GroupedNaturalIdPartitioner¶
- class GroupedNaturalIdPartitioner(partition_by: str, group_size: int, mode: Literal['allow-smaller', 'allow-bigger', 'drop-reminder', 'strict'] = 'allow-smaller', sort_unique_ids: bool = False)[source]¶
Bases:
Partitioner
Partition dataset by creating groups of natural ids.
Conceptually, you can think of this partitioner as a way of creating an organization of x users instead of each user represetning a separate partition. You can change the nature of the problem from cross-device to cross-silo (cross organization).
- Parameters:
partition_by (str) – The name of the column that contains the unique values of partitions.
group_size (int) – The number of unique ids that will be placed in a single group.
mode (Literal["allow-smaller", "allow-bigger", "drop-reminder", ""strict"]) – The mode that will be used to handle the remainder of the unique ids. - “allow-smaller”: The last group can be smaller than the group_size. - “allow-bigger”: The first group can be bigger than the group_size. - “drop-reminder”: The last group will be dropped if it is smaller than the group_size. - “strict”: Raises a ValueError if the remainder is not zero. In this mode, you expect each group to have the same size.

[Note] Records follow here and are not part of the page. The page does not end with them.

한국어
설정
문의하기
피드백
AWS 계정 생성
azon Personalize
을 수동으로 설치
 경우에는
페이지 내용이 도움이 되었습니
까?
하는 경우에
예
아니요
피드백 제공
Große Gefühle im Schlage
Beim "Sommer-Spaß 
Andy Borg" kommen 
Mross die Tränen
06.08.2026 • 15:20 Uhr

sort_unique_ids (bool) – If True, the unique natural ids will be sorted before creating the groups.
Examples
Partition users in the “sentiment140” (aka Twitter) dataset into groups of two users following the default mode:
>>> from flwr_datasets import FederatedDataset >>> from flwr_datasets.partitioner import GroupedNaturalIdPartitioner >>> >>> partitioner = GroupedNaturalIdPartitioner(partition_by="user", group_size=2) >>> fds = FederatedDataset(dataset="sentiment140", >>> partitioners={"train": partitioner}) >>> partition = fds.load_partition(0)
Methods
Check if a dataset has been assigned to the partitioner.
load_partition
(partition_id)Load a single partition corresponding to a single partition_id.
Attributes
Dataset property.
Natural id to the corresponding partition id.
Total number of partitions.
Partition id to the corresponding group of natural ids present.

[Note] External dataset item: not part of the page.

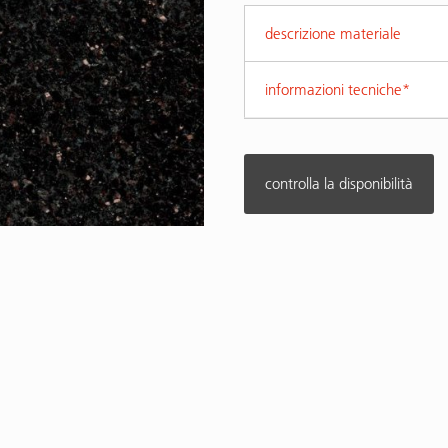
descrizione materiale
informazioni tecniche*
controlla la disponibilità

- property dataset: Dataset¶
Dataset property.
- is_dataset_assigned() bool ¶
Check if a dataset has been assigned to the partitioner.
This method returns True if a dataset is already set for the partitioner, otherwise, it returns False.
- Returns:
dataset_assigned – True if a dataset is assigned, otherwise False.
- Return type:
bool
- load_partition(partition_id: int) Dataset [source]¶
Load a single partition corresponding to a single partition_id.
The choice of the partition is based on unique integers assigned to each natural id present in the dataset in the partition_by column.
- Parameters:
partition_id (int) – the index that corresponds to the requested partition
- Returns:
dataset_partition – single dataset partition
- Return type:
Dataset
- property natural_id_to_partition_id: dict[Any, int]¶
Natural id to the corresponding partition id.
- property num_partitions: int¶
Total number of partitions.
- property partition_id_to_natural_ids: dict[int, list[Any]]¶
Partition id to the corresponding group of natural ids present.
Natural ids are the unique values in partition_by column in dataset.